Right. She turned around and opened it. Bowls. Gravy boat . . .

Warmth covered her back. Bo reached over her shoulder to a higher shelf. “Here,” he said. One word, spoken low and deep, just above her ear, and for a moment she forgot all about being angry with him.

His bright scent surrounded her. His suit jacket brushed the back of her gown, and beneath it a thousand chills rippled over her skin. She was taken aback by the force of it and nearly leaned . . .

If she would just—

If he would only—

The sound of china clinking against the marble counter pulled her back from the deep. He’d set the cup down and was now reaching for a saucer. She spun in place to face him.

He flinched and pulled back an inch or two. Far enough to put some space between them. His arm hovered in the air and then fell by his side as he stared down at her.

“Why were you at Gris-Gris tonight?” she asked in a low voice.

“I was having a drink with a friend.”

“Sylvia Fong is too beautiful to be a friend.”

“And Leroy Garvey is too debonair to be a dance partner.

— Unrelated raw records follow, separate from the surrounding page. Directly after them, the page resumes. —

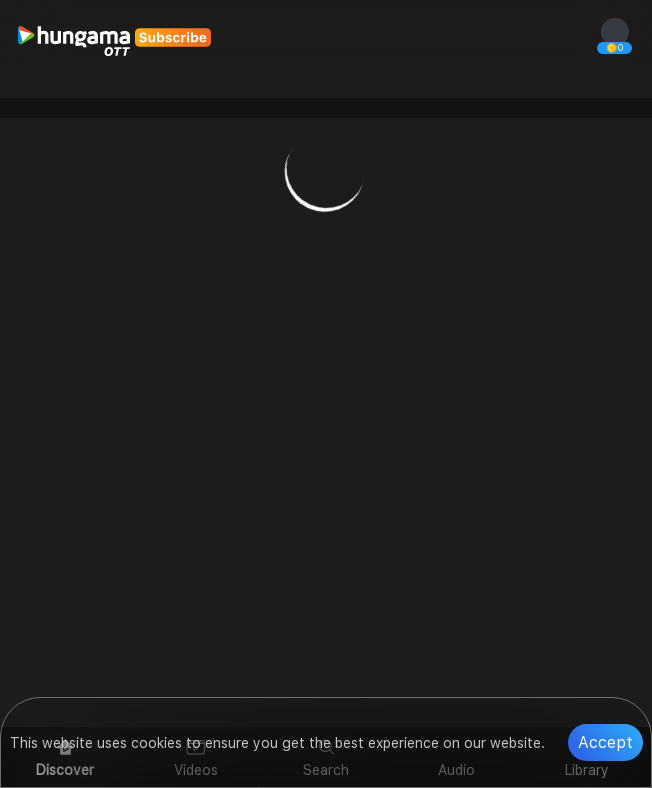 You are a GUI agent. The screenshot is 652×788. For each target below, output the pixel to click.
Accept (605, 742) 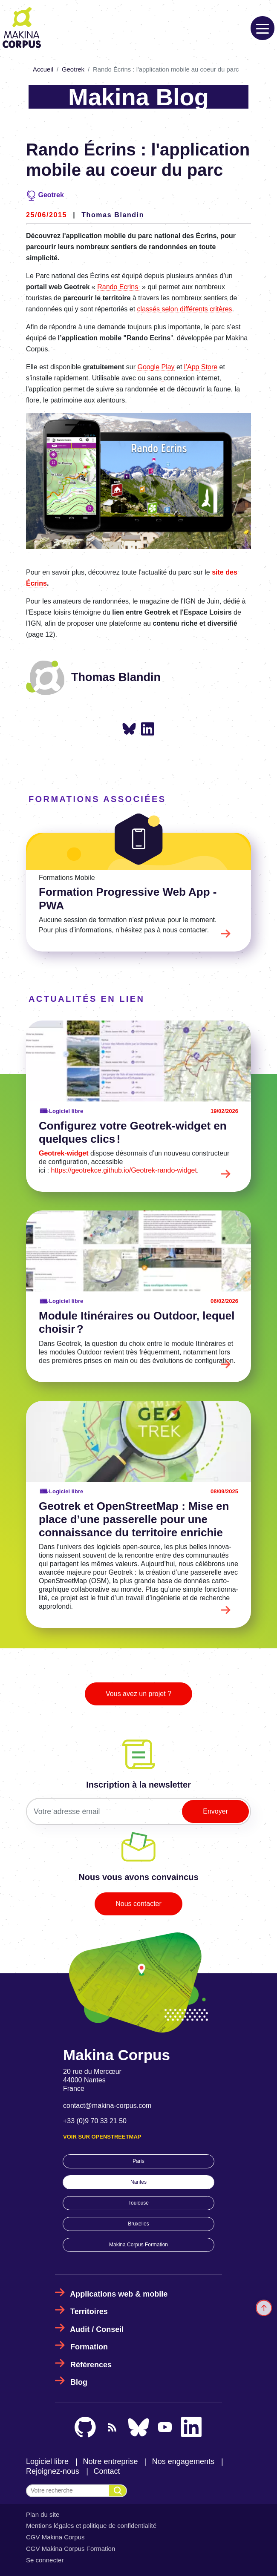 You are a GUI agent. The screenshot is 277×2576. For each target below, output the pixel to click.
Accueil (43, 69)
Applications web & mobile (118, 2294)
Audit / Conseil (97, 2329)
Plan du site (42, 2514)
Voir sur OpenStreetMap (102, 2136)
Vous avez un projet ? (138, 1693)
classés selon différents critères (184, 309)
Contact (106, 2471)
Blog (78, 2382)
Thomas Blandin (112, 214)
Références (91, 2364)
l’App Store (200, 367)
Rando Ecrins (118, 286)
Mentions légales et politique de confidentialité (91, 2525)
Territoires (89, 2311)
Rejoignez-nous (52, 2471)
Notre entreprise (110, 2461)
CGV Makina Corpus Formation (70, 2548)
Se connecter (44, 2560)
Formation (89, 2347)
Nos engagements (183, 2461)
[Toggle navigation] (262, 28)
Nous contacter (138, 1903)
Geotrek (73, 69)
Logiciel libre (47, 2461)
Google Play (155, 367)
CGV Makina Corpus (55, 2537) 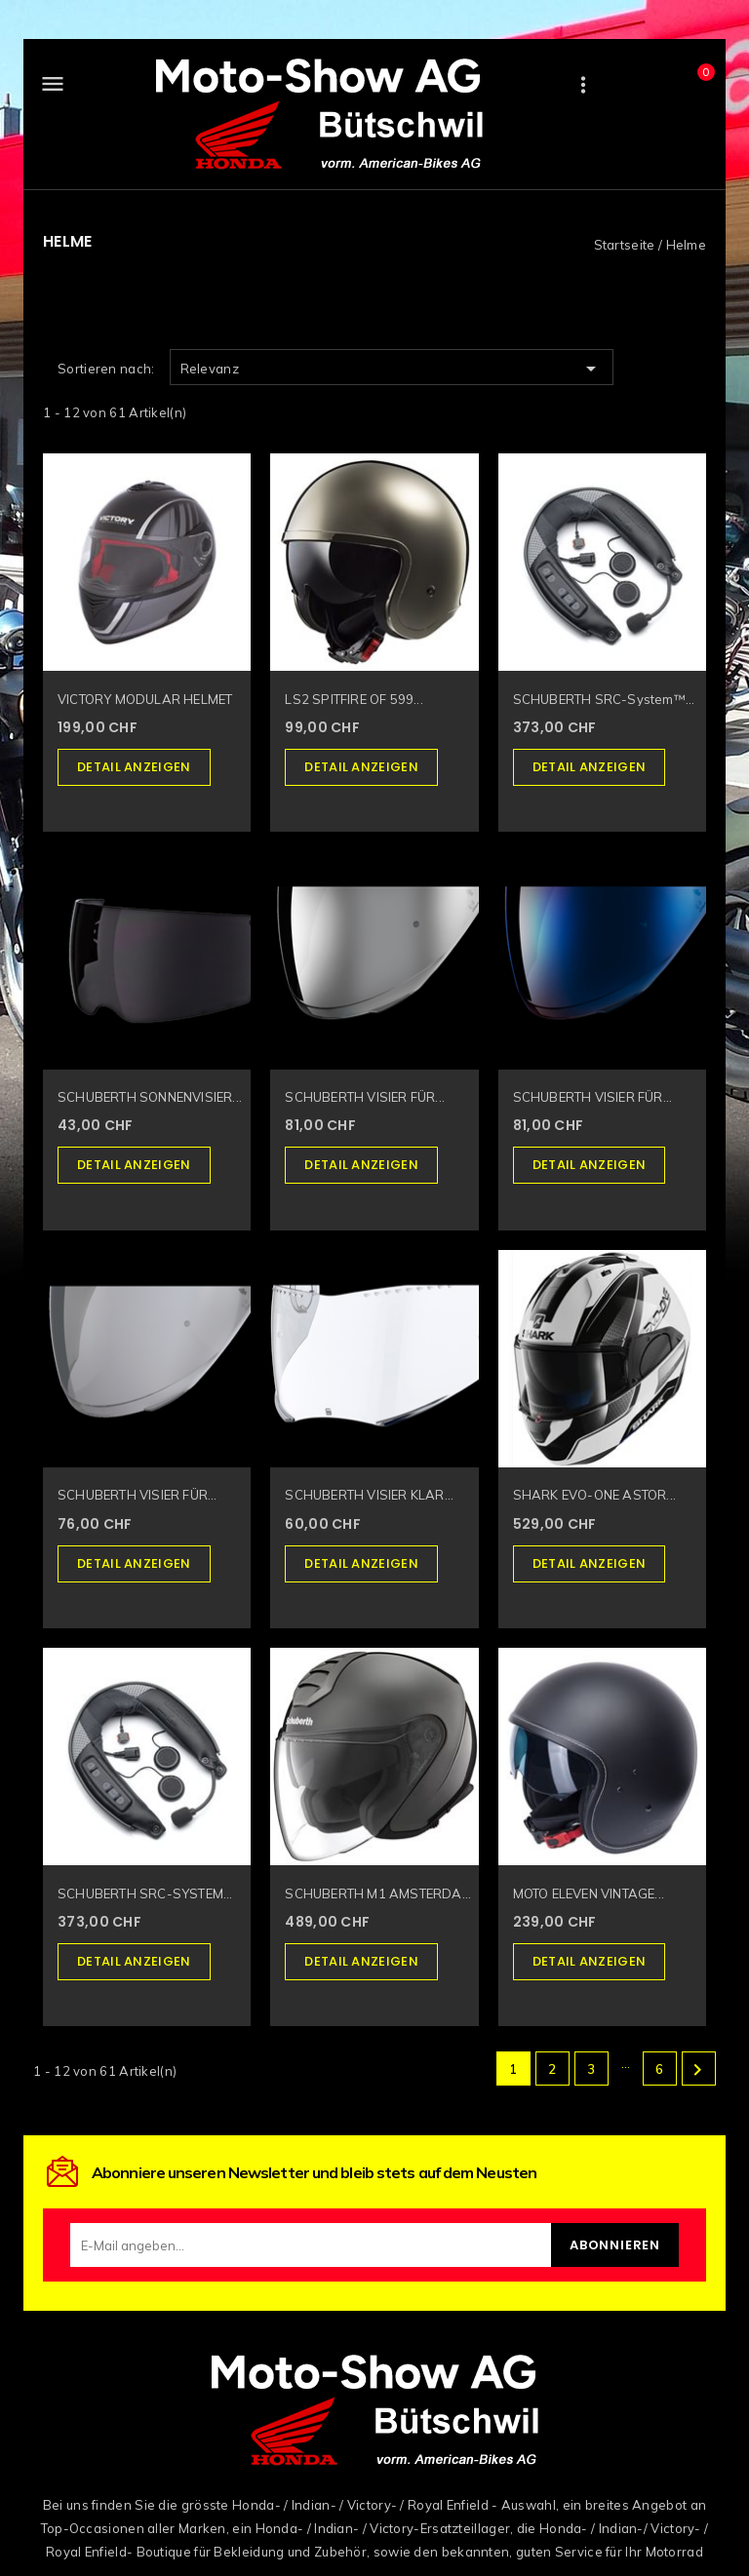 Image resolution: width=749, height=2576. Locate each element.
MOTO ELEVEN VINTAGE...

Where were all these chums of yours that you were supposed to be meeting?”

“Were you spying on me? You were! This is Luke all over again—”

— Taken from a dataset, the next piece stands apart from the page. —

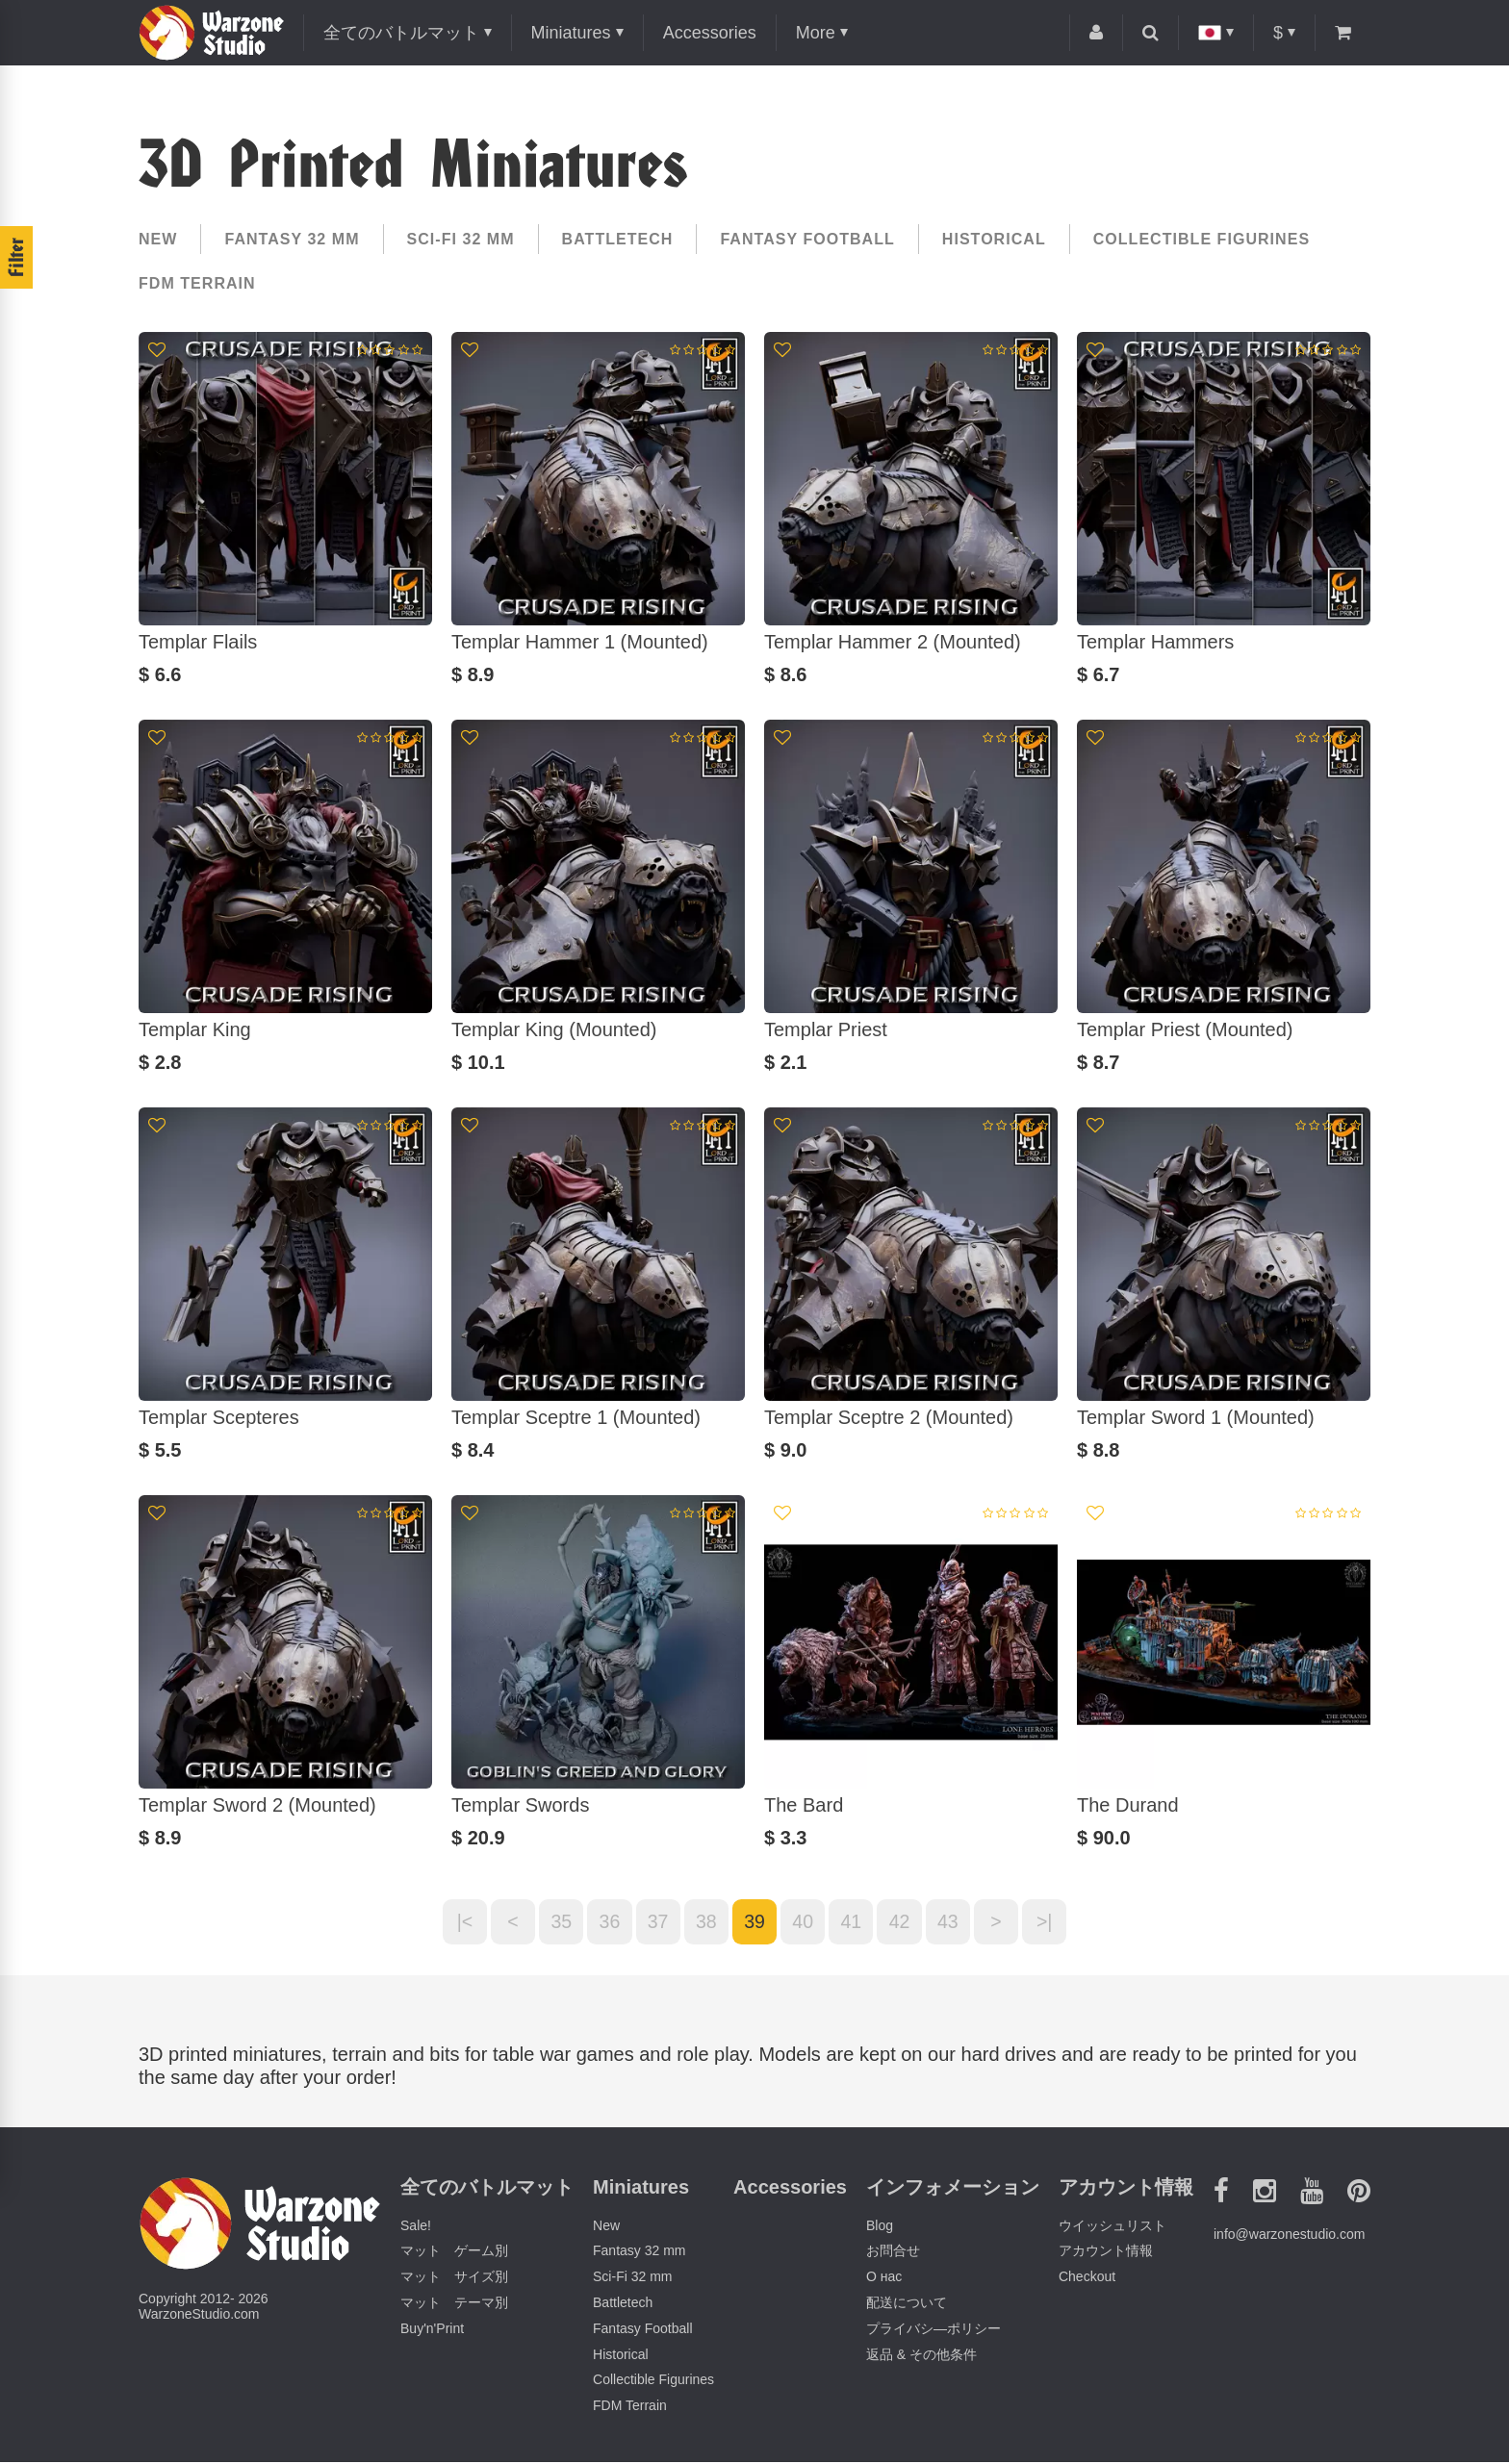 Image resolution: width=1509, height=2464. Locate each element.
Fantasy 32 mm (291, 239)
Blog (879, 2226)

“Luke,” he said, spitting it out like it was rotten meat. “Tell me the truth, Astrid. What happened in that hotel? Did he touch you?”

Her mouth fell open. A trembling rage ran up her arms, and before she could stop herself, she swung her hand and slapped him, straight across the cheek.

He reeled backward. The dramatic planes of his handsome face made severe angles. Oh, he was shocked.

So was she. Her hand stung. She regretted it immediately and felt like crying. God! Not now. You will not cry, Astrid Cristiana Magnusson. You will. Not. Cry.

“I am not your little sister,” she said through gritted teeth. “Not your mui-mui. And if you’d realized that a few months ago—”

She stopped, unsure of what she’d been ready to say. That what? It could have been Bo instead of Luke in that hotel room?

“A few months ago?” Bo said, his words heated with rising anger. “Astrid, I realized that years ago. I realized it before you did. And don’t tell me I couldn’t possibly know your mind, because I remember the exact day and time and place. I remember how the redwoods smelled, and how the setting sun turned your hair to platinum, and how you looked at me.”

He bent his head low, leaning until the tip of his nose was a hairsbreadth from hers, and said quietly, “I remember all of it.”

They’d never spoken of it, but she knew the day he meant. Unshed tears prickled the backs of her eyelids. But she did not cry. Did not move. She just dove into the dark pools of his intense eyes and remembered along with him.

She’d been sixteen, he eighteen. She’d harbored something like a crush on Bo long before that afternoon—something that made her giddy at times, but it was sweeter and lighter, tempered with innocence and bound up loosely with the ties of their enduring friendship. But after that day, no longer.

It was the one-year anniversary of her parents’ deaths. She went to visit their graves and hadn’t expected it to affect her quite as much as it did. Bo had patiently talked her through tears, and to cheer her up, he offered to take her out with him on one of the rumrunners late that afternoon. He was doing some spying on a man who operated a large whiskey still near the Magnussons’ Marin County docks, across the Bay from the city. A stretch of coastal redwood forests sat between their property and the still, and Winter had been worried one of his truck drivers was sharing client lists with the still owner.